Of all the letters in objection to the law, it was the one from this male religious Texan (“I’m a regular old redneck Methodist”), Bates, that made the biggest impression on me—maybe because I’m a stereotypically visioned coastal liberal. “It is noted that the words ‘woman’ or ‘women’ are not written anywhere in this proposed rule,” Bates pointed out, an observation no one else made so directly. (Yet the decidedly different term “parents” is sprinkled throughout the 73-page DSHS document.) “Excluding women from the proposed rule,” Bates wrote, “is ethically negligent….[since a woman’s] stake in this issue…directly affects her emotional, spiritual and financial security.” Bates, by the way, sympathetically counsels women who voluntarily want some kind of service after their miscarriages. Let’s remember something basic: Anyone who wants a burial or any service to mark a miscarriage can have one. And, to state something so obvious it is often overlooked as well as insulting: If you do not believe in abortion, under absolutely no circumstances whatsoever in this country do you have to have an abortion.
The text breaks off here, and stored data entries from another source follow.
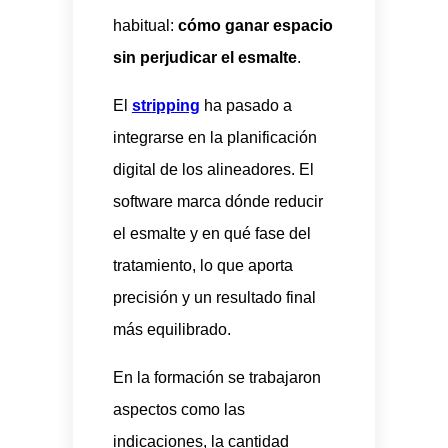
habitual:
cómo ganar espacio
sin perjudicar el esmalte
.
El
str
i
pping
ha pasado a
integrarse en la planificación
digital de los alineadores. El
software marca dónde reducir
el esmalte y en qué fase del
tratamiento, lo que aporta
precisión y un resultado final
más equilibrado.
En la formación se trabajaron
aspectos como las
indicaciones, la cantidad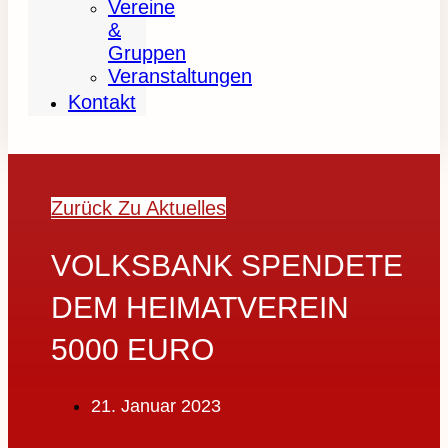
Vereine
&
Gruppen
Veranstaltungen
Kontakt
Zurück Zu Aktuelles
VOLKSBANK SPENDETE
DEM HEIMATVEREIN
5000 EURO
21. Januar 2023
As Bates put it in his letter, women are being excluded, in language and in fact. And on December 19, T A C 1.132-1.137 will be law, pushing the robust movement to governmentally and religiously control women’s reproductive lives “from fertilization” on, one big, highly consequential step forward.
Advocates for reproductive rights are not giving up without a fight, however. On Monday, December 12, a half dozen health groups and doctors sued Dr. John Hellerstedt, commissioner of the Texas Department of State Health Services. For pro-choice groups—in Texas and Ohio especially, but elsewhere, too—it looks to be a legally busy holiday season, one which will only intensify.
UPDATE: On Tuesday, December 13, Ohio Governor John Kasich declined to sign the ultra controversial “heartbeat” bill passed by both of the state’s houses, making abortion illegal after ten weeks. Kasich, long known to oppose abortion restrictions in cases of rape and incest (which this bill did not except), gave as his reason that “the state of Ohio will be the losing party in [a federal lawsuit against the bill]’ therefore, the veto is in the public interest.” True enough: The bill was unconstitutional under the terms of the Roe.Kasich did, however, sign a less drastic bill, banning abortion after 20 weeks, a law 15 other states have in pace.
UPDATE: On Thursday, December 15th, federal district court Judge Sam Sparks issued a temporary restraining order suspending Texas’ fetal disposal law from taking effect.